De sorte qu'un puissant sentiment de déjà vu vient aujourd'hui tarauder les esprits. L'impression de revenir, une décennie après l'affaire des fiches, à la case départ. Il y a comme un air connu, également, dans les exigences qui sont exprimées par les responsables politiques. Il est temps de réformer les services secrets, de les liquider même, avancent certains. Est-il raisonnable, à ce stade, d'exiger la réforme complète d'un système parce qu'un mouton noir a chipé dans la caisse, fût-ce des sommes monumentales, fût-ce pendant des années? Est-il légitime de réclamer la tête de responsables probablement irréprochables parce qu'ils n'ont pas vu venir l'escroquerie? Il faut certainement attendre les conclusions de l'enquête pour comprendre dans quelle mesure le scandale est imputable aux structures des services secrets.

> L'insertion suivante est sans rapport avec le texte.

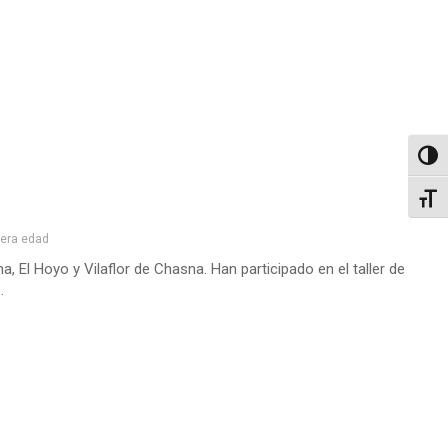
Altern
Alter
cera edad
 El Hoyo y Vilaflor de Chasna. Han participado en el taller de
.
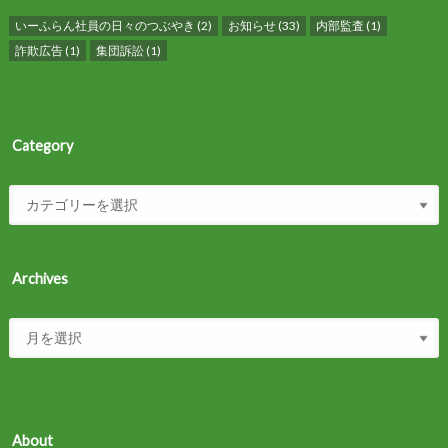
いーふらん社員の日々のつぶやき
(2)
お知らせ
(33)
内部監査
(1)
詐欺広告
(1)
集団訴訟
(1)
Category
Archives
About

A leurs mécanismes de contrôle ou de recrutement, à leur mentalité, à leur nature.

Une certitude, toutefois, demeure. Dix ans après l'affaire P-26, la Suisse se retrouve avec un scandale considérable qui, une fois encore, vient des services secrets. A l'heure de débattre de l'affaire au sein des deux Chambres, la semaine prochaine, le Parlement devra mesurer sa responsabilité et celle du gouvernement dans l'immense débâcle qu'il doit aujourd'hui assainir. Et il devra bien constater l'immense lenteur, l'incurable désintérêt et la coupable indécision qui ont marqué tous les rapports entre les organes de l'Etat et ses services de renseignements.